Seeking to provide some information on this topic, Mueller et al. (2018) assessed root biomass and length dynamics in a mixed-grass prairie ecosystem over a five-year period. The experiment location was west of Cheyenne, Wyoming, USA, in a plant community dominated by several C3 graminoid species (>45%) and a perennial C4 grass (15-40%), with smaller percentages of diverse forbs and subshrubs (5-35%). Treatments included (a) ambient CO2 (~400 ppm) and ambient temperature, (b) elevated CO2 (600 ppm during daylight hours only of the growing season) and ambient temperature, (c) ambient CO2 and elevated temperature (+1.5°C during the day and +3.0°C during the night) (d) elevated CO2 and elevated temperature. Elevated CO2 was supplied using a Free-air CO2 Enrichment (FACE) system and elevated temperatures were achieved using infrared heaters.

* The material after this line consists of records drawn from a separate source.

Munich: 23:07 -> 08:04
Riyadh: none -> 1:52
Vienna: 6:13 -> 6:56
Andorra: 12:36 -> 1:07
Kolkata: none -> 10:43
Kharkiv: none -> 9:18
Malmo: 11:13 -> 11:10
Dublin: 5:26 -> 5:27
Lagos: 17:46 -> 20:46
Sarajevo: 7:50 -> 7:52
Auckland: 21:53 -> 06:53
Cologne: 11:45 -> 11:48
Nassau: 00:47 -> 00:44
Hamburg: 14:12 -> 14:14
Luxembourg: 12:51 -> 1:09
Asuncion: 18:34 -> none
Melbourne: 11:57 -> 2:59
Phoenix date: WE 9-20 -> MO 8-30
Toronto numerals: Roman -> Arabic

The results of the study revealed, as shown in the accompanying figure, that elevated CO2 had a positive impact on both root biomass and root length in the upper soil profile (0-15 cm), though the effect was much stronger for root length. Root survivorship (assessed over the full soil layer, 0-35 cm) was also enhanced by elevated CO2. Warming had less of an influence on root biomass and survivorship, but positively influenced root length. And in the combined elevated CO2 and elevated temperature treatment, root biomass and root length were both enhanced, whereas root survivorship remained mostly unchanged from the control treatment.

In summarizing their findings, Mueller et al. say that the stimulation of total root length and root life span under elevated CO2 alone and in combination with warming likely enhanced plant access to needed resources, such as water and phosphorus. Such root responses, in their words, "help explain previous observations of higher, and more stable, above-ground productivity in these projected climate conditions." And thus the future looks bright for this mixed-grass prairie ecosystem under elevated CO2, elevated temperature or elevated CO2 and elevated temperature.


Figure 1. Measurements of root biomass (Panel a) and root length (Panel b) for the 0-15 cm depth profile of the soil. Each column shows the treatment mean and the error bars show standard error. Panel c: Kaplan-Meier survivorship curves for roots produced in years 2007-2009 and each treatment over the full 0-35 cm depth of soil measurements. Source: Mueller et al. (2018).